I ordered some Mandala seeds from Seedbay a while back.  No problems whatsoever.  Seeds were delivered in a timely manner  (I can't remember exactly how long it took, just that it wasn't so long I got irritated).


----------



## LaserKittensGoPewPew (Apr 30, 2008)

dude... seedbay kicks ***. Definitely NOT shady at all. It's run by Gypsy (the dude who also runs seedboutique). I've ordered probably 20 times now and received every single order no problem plus freebies.


----------



## Pothead420 (May 1, 2008)

The Hemp Goddess said:
			
		

> I ordered some Mandala seeds from Seedbay a while back. No problems whatsoever. Seeds were delivered in a timely manner (I can't remember exactly how long it took, just that it wasn't so long I got irritated).

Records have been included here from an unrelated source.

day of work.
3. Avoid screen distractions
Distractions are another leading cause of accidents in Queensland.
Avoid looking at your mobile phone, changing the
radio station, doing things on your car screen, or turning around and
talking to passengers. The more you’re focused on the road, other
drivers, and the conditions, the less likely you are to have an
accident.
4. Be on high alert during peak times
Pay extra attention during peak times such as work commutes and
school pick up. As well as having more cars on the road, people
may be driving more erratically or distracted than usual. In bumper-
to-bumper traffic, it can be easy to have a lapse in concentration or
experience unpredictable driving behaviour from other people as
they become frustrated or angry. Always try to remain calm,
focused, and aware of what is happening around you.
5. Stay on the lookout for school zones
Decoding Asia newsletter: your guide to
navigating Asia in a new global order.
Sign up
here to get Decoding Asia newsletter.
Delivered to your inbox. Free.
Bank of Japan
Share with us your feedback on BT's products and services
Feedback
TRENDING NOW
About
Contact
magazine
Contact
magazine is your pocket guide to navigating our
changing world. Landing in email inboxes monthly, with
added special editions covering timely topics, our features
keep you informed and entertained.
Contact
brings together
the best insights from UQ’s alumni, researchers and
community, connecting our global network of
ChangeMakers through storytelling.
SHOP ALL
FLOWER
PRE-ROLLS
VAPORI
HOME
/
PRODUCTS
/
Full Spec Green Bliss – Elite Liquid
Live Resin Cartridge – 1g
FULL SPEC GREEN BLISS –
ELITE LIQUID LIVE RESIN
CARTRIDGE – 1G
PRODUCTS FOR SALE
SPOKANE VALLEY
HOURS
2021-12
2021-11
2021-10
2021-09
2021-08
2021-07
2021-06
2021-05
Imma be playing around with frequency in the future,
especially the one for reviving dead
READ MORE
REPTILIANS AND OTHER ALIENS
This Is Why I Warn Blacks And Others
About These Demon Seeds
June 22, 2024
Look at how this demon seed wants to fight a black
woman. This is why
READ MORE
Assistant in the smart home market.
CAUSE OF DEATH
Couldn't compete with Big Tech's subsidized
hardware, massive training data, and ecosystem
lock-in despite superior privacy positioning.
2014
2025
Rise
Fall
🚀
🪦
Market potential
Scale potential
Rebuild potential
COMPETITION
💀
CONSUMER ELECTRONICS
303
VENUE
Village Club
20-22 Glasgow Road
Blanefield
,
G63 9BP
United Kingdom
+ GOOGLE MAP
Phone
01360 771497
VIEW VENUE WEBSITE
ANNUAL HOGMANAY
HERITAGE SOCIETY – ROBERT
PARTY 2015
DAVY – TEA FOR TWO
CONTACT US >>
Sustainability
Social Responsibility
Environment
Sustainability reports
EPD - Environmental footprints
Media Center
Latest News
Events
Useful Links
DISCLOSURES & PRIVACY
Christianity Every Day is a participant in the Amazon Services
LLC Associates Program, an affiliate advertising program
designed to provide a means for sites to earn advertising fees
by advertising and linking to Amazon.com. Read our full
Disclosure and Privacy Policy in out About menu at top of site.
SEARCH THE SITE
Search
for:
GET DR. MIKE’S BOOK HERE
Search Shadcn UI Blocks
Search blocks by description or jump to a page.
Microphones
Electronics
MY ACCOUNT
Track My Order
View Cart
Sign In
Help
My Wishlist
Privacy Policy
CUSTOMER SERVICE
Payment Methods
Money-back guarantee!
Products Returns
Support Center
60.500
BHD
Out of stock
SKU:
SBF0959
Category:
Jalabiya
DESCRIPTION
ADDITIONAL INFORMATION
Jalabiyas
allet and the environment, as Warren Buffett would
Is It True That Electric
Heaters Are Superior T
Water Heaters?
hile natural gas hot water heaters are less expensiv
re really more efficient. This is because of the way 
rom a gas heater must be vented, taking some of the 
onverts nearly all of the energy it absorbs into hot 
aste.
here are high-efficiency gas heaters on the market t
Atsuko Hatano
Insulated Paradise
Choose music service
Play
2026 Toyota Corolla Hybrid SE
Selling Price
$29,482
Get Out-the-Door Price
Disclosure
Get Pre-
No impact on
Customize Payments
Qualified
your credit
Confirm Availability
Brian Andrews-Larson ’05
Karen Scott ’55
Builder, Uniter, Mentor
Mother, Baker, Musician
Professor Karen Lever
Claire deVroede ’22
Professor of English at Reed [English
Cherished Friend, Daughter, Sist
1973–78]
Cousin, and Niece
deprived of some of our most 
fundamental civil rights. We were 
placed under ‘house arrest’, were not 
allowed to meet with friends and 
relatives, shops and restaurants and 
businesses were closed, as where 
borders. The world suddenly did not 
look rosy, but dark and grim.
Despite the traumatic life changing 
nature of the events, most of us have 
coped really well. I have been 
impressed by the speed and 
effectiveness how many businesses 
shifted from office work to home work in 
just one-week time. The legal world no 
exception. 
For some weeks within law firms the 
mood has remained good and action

did they come in breeders packs


----------



## Codybear (May 2, 2008)

now i gotta ask, what is a breeders pack???


----------



## Hick (May 2, 2008)

a package packaged "by the breeder" of the strain. It is one means of sorting out the .."knockoffs".. or seeds made from plants grown from 'breeders' packs/seeds. 
In essence, 'stealing' another grower/breeders work. 
e.g. ... I buy a pack of ak-47 seeds from..."Sensi" seeds. They come in a 'breeders" pack. I grow those plants out, pollinate a fem, and "market" those seeds on seedbay as ak-47. Which essentially, they ARE. But they are f2's,, less likely to produce absolute "stable" plants.. IMo..


----------